[Collected data]

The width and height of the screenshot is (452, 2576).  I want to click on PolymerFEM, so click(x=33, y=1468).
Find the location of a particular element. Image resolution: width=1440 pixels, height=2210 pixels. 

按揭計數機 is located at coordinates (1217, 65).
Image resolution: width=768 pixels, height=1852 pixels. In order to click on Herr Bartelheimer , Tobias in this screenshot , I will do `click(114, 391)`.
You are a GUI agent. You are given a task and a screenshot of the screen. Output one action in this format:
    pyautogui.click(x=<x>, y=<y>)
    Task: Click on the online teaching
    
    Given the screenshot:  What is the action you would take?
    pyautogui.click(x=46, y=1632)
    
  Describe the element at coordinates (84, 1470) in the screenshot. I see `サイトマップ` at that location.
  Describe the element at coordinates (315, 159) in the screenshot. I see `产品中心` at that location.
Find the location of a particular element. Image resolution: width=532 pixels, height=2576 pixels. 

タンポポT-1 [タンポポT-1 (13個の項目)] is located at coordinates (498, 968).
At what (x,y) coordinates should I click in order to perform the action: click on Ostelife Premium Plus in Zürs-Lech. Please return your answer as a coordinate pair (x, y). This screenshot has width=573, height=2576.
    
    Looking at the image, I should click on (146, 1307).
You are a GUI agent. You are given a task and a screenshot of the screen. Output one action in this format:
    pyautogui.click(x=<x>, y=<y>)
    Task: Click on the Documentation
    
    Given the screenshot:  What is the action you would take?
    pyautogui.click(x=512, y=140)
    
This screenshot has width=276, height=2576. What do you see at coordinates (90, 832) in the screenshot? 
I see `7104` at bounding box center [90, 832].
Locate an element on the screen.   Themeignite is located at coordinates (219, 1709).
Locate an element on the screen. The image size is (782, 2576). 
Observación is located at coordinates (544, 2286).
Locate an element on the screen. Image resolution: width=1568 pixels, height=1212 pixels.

TASK
Repeat the entries word for word. Skip none of them.

TASK RESULT
The width and height of the screenshot is (452, 2576).  I want to click on PolymerFEM, so click(x=33, y=1468).
Find the location of a particular element. Image resolution: width=1440 pixels, height=2210 pixels. 

按揭計數機 is located at coordinates (1217, 65).
Image resolution: width=768 pixels, height=1852 pixels. In order to click on Herr Bartelheimer , Tobias in this screenshot , I will do `click(114, 391)`.
You are a GUI agent. You are given a task and a screenshot of the screen. Output one action in this format:
    pyautogui.click(x=<x>, y=<y>)
    Task: Click on the online teaching
    
    Given the screenshot:  What is the action you would take?
    pyautogui.click(x=46, y=1632)
    
  Describe the element at coordinates (84, 1470) in the screenshot. I see `サイトマップ` at that location.
  Describe the element at coordinates (315, 159) in the screenshot. I see `产品中心` at that location.
Find the location of a particular element. Image resolution: width=532 pixels, height=2576 pixels. 

タンポポT-1 [タンポポT-1 (13個の項目)] is located at coordinates (498, 968).
At what (x,y) coordinates should I click in order to perform the action: click on Ostelife Premium Plus in Zürs-Lech. Please return your answer as a coordinate pair (x, y). This screenshot has width=573, height=2576.
    
    Looking at the image, I should click on (146, 1307).
You are a GUI agent. You are given a task and a screenshot of the screen. Output one action in this format:
    pyautogui.click(x=<x>, y=<y>)
    Task: Click on the Documentation
    
    Given the screenshot:  What is the action you would take?
    pyautogui.click(x=512, y=140)
    
This screenshot has width=276, height=2576. What do you see at coordinates (90, 832) in the screenshot? 
I see `7104` at bounding box center [90, 832].
Locate an element on the screen.   Themeignite is located at coordinates (219, 1709).
Locate an element on the screen. The image size is (782, 2576). 
Observación is located at coordinates (544, 2286).
Locate an element on the screen. Image resolution: width=1568 pixels, height=1212 pixels.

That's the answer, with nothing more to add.